Our shelves are filled with processed yuck: GMOs, additives, sugar, and many more ingredients we cannot even pronounce. Those lists seem to get longer and longer as the food gets cheaper and cheaper. If we do not demand better food, companies will keep cutting corners with complete disregard for our health. So my advice is to eat real food and to care about labels and ingredients.
My advice to gluten-free-ers: always read labels. If you can’t read labels, then ask questions. If you do not get the answer you are looking for then don’t eat it. One of the most dangerous things is to assume something that doesn’t have gluten in it and then have to deal with the aftermath.
Also, having celiac disease or being gluten sensitive is nothing to be embarrassed about. I have seen the roll-of-the-eyes plenty of times when ordering out or with family. I have heard my stomach grumble when there is nothing I can eat and have conveniently forgotten my snacks. There have been plenty of jokes on the issue, wrong information given, and many a company trying to make a profit off this new billion dollar industry.
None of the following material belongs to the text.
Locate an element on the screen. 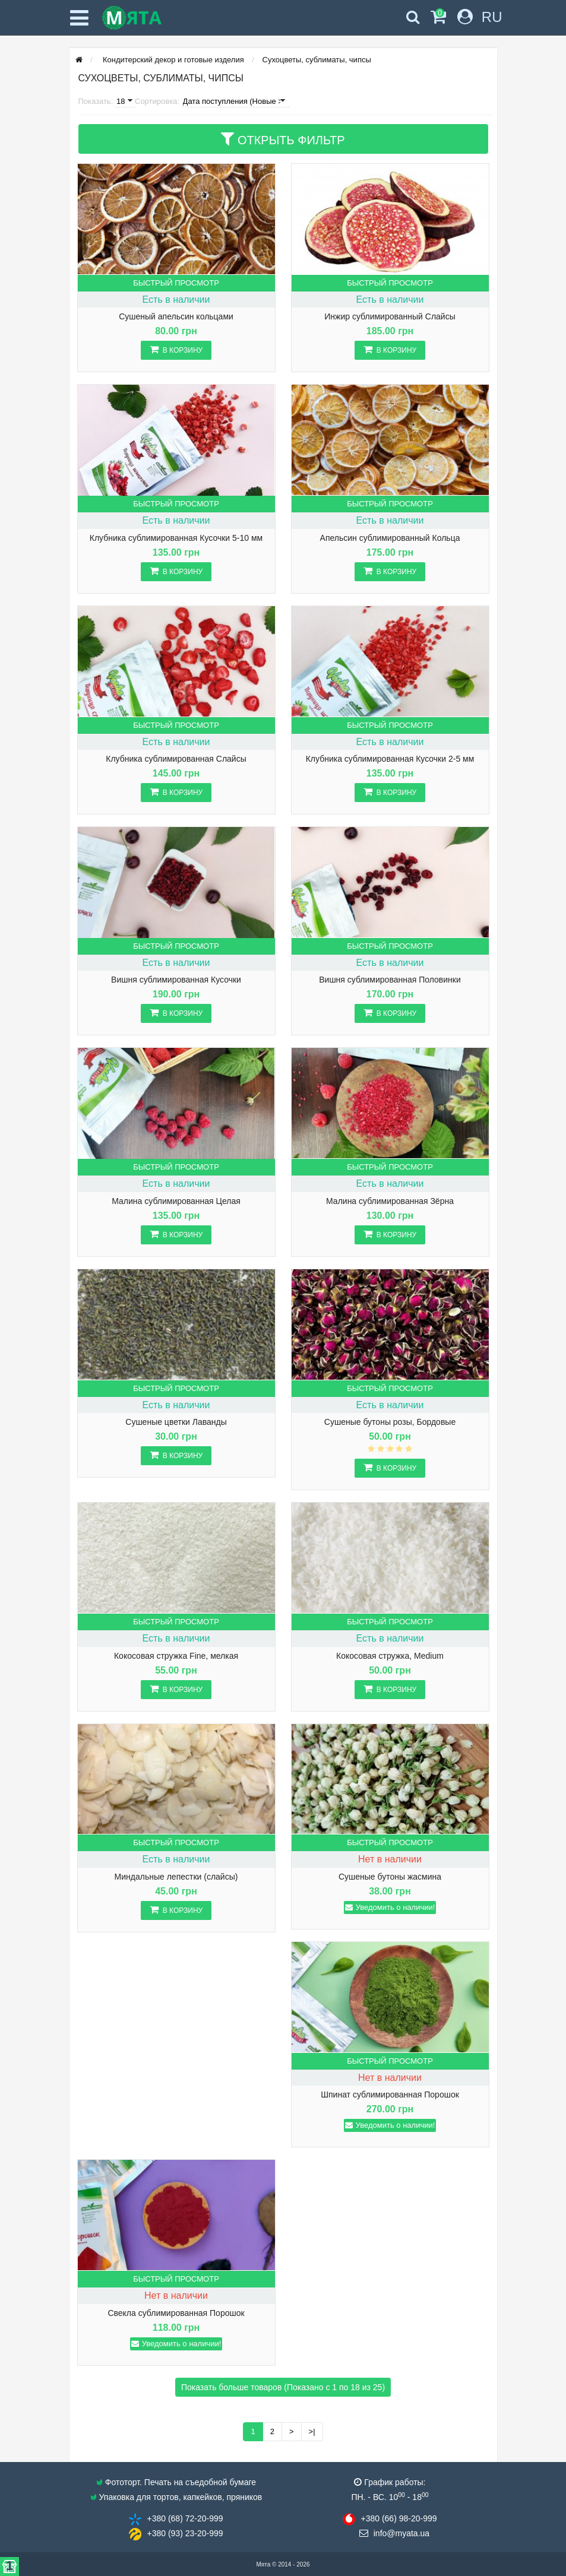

The truth is, we are not living off the farm anymore. Our bodies know it and are having a hard time adapting. One of my favorite quotes is from Sayer Ji, author, researcher, lecturer, and advisory board member of the National Health Federation: “View celiac disease not as an unhealthy response to a healthy food, but as a healthy response to an unhealthy food.”
Change starts one person at a time, and that person is me and that person is you.